• [What the task requires]
Take the lines below beginning at the line that has "PR - Veolia and ADNOC partner" and stopping after the line that has "great if it", and print them exactly as they are, with no other lines.

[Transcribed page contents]
# # # # #

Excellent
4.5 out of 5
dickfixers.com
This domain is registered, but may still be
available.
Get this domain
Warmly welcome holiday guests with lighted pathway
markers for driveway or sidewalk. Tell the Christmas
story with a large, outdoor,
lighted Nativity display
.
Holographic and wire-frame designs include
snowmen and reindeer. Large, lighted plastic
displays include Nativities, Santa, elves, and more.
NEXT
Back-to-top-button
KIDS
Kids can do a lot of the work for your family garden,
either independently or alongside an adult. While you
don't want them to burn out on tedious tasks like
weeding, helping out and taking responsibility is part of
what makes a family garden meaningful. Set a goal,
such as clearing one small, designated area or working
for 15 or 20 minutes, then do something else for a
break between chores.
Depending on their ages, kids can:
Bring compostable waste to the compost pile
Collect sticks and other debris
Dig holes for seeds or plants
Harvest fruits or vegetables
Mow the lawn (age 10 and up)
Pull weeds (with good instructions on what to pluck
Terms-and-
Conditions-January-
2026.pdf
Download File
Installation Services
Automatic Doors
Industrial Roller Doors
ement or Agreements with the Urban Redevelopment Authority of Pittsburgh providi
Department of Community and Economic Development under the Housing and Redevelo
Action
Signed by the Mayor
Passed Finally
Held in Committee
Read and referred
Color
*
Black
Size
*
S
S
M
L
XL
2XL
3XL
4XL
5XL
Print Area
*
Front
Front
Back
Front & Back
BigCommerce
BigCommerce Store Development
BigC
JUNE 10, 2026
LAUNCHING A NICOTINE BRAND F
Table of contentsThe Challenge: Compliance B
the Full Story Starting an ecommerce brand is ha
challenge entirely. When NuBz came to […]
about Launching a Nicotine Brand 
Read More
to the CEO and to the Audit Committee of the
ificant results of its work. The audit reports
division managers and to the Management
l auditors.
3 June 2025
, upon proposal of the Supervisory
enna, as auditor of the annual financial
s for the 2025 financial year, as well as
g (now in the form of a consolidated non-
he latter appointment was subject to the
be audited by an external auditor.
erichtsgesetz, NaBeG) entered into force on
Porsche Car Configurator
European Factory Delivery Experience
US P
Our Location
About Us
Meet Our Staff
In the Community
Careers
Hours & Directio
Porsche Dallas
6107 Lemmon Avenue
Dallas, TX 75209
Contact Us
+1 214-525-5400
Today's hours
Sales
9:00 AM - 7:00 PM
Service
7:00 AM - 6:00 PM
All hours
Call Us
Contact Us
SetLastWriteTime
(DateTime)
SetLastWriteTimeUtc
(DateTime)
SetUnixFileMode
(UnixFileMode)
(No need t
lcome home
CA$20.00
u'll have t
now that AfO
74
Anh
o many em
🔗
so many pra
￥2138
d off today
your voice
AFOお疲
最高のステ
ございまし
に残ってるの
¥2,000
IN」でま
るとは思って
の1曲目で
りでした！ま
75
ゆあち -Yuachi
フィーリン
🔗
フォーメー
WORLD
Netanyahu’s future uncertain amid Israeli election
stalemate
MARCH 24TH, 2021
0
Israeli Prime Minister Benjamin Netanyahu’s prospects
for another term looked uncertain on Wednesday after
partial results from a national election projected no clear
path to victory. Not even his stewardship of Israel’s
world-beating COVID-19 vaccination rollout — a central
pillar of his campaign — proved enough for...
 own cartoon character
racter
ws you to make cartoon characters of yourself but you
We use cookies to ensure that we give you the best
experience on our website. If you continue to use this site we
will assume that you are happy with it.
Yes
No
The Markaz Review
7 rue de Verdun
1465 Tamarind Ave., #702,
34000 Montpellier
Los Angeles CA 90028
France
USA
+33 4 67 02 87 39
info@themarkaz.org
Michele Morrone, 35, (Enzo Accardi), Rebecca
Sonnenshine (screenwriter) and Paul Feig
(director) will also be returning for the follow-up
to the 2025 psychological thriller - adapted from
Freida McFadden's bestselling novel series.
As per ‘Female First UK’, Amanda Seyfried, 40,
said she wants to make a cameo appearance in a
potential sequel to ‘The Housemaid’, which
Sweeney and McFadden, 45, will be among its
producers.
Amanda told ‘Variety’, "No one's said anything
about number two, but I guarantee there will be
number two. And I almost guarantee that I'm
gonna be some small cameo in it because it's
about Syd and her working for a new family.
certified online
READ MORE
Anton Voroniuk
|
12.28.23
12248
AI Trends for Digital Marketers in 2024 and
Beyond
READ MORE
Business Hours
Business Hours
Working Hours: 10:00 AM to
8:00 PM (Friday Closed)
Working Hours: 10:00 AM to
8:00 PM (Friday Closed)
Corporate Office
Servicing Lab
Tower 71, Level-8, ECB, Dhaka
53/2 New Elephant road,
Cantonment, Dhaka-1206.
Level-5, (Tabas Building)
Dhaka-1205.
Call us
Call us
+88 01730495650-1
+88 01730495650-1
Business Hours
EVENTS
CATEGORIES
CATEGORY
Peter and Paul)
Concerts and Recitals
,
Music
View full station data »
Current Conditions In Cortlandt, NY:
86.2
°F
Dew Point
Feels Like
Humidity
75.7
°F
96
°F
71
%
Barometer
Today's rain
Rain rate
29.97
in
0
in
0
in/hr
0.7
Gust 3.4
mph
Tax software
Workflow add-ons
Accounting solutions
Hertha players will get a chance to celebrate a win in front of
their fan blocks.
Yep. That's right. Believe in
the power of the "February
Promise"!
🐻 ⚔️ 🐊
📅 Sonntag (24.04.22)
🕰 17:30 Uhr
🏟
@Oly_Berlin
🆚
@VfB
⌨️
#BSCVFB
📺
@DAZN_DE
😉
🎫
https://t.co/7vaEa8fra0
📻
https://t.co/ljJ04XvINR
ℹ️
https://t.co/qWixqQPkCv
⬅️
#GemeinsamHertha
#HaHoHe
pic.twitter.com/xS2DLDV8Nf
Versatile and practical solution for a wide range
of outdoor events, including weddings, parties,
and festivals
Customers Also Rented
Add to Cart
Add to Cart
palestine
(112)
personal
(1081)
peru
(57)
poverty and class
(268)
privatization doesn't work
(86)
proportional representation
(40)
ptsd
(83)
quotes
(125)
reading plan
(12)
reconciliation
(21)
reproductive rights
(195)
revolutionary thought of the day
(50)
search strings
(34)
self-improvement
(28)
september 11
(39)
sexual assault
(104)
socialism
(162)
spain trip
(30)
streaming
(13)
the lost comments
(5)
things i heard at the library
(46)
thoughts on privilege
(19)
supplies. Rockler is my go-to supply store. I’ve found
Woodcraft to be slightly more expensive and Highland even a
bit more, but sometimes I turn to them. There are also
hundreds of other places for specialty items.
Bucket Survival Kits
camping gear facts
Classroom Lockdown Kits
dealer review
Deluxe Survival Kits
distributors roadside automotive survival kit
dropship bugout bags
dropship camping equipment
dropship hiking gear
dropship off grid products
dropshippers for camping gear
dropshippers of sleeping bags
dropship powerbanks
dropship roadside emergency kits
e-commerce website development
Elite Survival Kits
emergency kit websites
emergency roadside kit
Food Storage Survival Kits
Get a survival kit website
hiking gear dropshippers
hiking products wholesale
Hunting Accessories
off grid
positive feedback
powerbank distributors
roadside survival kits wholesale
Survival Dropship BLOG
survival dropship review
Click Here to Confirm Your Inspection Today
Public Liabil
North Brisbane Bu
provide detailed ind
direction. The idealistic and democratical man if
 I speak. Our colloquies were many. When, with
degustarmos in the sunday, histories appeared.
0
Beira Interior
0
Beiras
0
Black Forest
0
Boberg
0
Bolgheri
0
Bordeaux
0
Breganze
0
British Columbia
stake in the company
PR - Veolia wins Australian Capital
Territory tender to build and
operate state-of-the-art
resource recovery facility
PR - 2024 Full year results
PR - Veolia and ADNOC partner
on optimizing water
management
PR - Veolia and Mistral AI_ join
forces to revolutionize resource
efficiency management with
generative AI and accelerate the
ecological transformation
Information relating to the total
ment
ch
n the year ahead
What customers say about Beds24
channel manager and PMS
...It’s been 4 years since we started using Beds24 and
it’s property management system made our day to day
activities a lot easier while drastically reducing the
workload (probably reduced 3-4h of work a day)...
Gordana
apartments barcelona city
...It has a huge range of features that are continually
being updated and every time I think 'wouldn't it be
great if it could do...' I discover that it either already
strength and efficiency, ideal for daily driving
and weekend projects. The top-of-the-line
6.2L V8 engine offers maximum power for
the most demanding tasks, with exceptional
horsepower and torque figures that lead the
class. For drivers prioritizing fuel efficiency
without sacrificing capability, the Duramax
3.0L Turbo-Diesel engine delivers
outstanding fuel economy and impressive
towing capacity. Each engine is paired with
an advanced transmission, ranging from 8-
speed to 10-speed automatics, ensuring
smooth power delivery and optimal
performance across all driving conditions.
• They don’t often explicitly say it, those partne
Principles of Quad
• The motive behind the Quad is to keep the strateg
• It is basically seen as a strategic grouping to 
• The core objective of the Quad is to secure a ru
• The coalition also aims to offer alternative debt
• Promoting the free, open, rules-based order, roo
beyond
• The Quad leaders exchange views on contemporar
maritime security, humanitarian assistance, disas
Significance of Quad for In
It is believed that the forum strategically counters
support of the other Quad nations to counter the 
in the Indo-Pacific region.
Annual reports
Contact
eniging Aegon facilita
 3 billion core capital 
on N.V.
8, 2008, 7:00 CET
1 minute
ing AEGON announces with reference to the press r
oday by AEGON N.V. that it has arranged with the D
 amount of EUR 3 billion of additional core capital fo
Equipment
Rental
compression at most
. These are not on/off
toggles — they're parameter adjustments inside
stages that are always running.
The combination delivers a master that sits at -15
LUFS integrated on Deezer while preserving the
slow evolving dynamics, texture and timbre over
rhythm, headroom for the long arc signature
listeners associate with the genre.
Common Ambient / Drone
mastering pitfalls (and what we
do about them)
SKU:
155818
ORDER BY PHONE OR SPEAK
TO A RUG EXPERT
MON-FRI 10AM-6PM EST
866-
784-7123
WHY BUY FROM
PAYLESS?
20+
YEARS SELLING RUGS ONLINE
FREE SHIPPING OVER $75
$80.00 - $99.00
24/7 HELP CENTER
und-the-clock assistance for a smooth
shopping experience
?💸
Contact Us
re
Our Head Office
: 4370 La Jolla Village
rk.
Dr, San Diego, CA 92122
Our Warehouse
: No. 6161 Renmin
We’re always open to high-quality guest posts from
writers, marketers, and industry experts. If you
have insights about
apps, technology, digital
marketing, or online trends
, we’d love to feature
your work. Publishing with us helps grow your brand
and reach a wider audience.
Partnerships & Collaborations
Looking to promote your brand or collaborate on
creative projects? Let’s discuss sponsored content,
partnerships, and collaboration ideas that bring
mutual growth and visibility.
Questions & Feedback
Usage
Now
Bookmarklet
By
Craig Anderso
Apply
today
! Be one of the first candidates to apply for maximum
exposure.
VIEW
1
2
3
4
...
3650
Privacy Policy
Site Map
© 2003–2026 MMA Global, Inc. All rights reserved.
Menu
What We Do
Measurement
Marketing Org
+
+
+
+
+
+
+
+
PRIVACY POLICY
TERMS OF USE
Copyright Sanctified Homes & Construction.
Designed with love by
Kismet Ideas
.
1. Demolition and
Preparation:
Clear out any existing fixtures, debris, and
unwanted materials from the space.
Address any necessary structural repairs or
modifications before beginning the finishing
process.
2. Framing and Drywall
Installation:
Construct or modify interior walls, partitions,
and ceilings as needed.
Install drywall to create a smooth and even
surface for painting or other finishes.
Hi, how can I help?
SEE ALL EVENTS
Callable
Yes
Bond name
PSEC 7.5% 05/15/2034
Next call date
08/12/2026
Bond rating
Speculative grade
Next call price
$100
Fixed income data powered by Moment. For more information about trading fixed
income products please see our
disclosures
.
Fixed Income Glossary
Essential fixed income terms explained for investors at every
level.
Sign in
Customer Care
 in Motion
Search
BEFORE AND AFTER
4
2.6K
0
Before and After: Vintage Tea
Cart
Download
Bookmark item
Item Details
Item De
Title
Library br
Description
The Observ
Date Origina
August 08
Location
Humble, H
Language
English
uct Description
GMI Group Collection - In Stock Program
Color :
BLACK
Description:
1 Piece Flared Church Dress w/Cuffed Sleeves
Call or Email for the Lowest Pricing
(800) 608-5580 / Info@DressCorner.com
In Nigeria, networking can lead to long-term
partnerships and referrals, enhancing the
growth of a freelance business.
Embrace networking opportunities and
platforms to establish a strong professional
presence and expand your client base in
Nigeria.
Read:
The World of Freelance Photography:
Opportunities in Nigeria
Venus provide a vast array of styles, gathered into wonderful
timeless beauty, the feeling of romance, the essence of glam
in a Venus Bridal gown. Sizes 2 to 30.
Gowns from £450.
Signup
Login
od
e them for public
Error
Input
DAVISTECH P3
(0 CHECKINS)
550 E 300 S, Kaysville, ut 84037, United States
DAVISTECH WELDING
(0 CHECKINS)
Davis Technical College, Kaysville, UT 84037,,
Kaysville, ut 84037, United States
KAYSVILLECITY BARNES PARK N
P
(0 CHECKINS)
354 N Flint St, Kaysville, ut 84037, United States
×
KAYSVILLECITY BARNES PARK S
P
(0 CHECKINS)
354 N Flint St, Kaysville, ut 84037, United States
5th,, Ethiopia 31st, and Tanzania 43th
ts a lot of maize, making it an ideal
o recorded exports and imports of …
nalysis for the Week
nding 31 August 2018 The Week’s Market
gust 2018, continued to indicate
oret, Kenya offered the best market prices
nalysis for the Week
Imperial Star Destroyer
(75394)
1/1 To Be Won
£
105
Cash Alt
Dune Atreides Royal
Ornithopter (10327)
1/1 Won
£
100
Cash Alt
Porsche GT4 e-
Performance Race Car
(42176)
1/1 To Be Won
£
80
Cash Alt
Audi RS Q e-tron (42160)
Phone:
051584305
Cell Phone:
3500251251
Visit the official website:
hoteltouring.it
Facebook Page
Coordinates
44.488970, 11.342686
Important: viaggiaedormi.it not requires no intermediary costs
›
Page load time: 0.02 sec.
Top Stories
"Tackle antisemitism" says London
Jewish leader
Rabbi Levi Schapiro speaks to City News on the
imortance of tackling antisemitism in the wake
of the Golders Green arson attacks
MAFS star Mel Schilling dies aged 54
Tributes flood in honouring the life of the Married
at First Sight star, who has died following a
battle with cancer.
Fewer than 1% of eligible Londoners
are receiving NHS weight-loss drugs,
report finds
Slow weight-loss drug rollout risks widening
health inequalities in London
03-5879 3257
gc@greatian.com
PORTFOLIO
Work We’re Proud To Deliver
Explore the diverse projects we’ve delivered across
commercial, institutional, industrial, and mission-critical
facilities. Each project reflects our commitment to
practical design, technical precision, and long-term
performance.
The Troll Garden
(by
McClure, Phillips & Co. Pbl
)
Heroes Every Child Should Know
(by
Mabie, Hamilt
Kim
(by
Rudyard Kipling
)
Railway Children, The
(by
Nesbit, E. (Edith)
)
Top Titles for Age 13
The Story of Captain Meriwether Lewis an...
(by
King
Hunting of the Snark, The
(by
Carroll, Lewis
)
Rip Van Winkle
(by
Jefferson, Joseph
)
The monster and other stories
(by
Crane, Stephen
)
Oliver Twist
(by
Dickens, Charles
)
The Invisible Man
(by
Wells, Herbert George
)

# # # # #

• [Response to the task]
PR - Veolia and ADNOC partner
on optimizing water
management
PR - Veolia and Mistral AI_ join
forces to revolutionize resource
efficiency management with
generative AI and accelerate the
ecological transformation
Information relating to the total
ment
ch
n the year ahead
What customers say about Beds24
channel manager and PMS
...It’s been 4 years since we started using Beds24 and
it’s property management system made our day to day
activities a lot easier while drastically reducing the
workload (probably reduced 3-4h of work a day)...
Gordana
apartments barcelona city
...It has a huge range of features that are continually
being updated and every time I think 'wouldn't it be
great if it could do...' I discover that it either already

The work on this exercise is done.